Page images and extracted text

# # # #

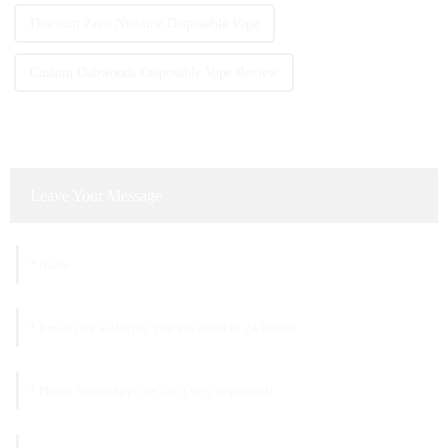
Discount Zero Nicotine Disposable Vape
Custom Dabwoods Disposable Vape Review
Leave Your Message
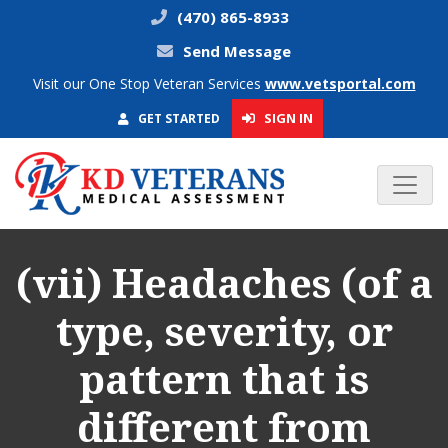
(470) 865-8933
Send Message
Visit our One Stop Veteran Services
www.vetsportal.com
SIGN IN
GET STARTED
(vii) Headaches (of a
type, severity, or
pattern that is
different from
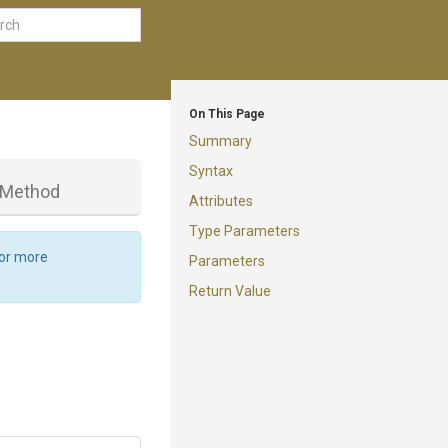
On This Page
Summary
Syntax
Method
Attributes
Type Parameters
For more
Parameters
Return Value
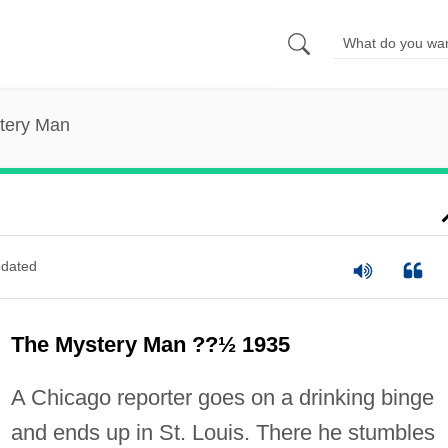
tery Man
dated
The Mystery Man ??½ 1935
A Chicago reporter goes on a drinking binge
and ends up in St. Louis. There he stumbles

# # # #

Every line from the one bearing "Send Message" through the end of the data above must be output exactly, and no picture may appear.

Send Message
Visit our One Stop Veteran Services
www.vetsportal.com
SIGN IN
GET STARTED
(vii) Headaches (of a
type, severity, or
pattern that is
different from
On This Page
Summary
Syntax
Method
Attributes
Type Parameters
For more
Parameters
Return Value
tery Man
dated
The Mystery Man ??½ 1935
A Chicago reporter goes on a drinking binge
and ends up in St. Louis. There he stumbles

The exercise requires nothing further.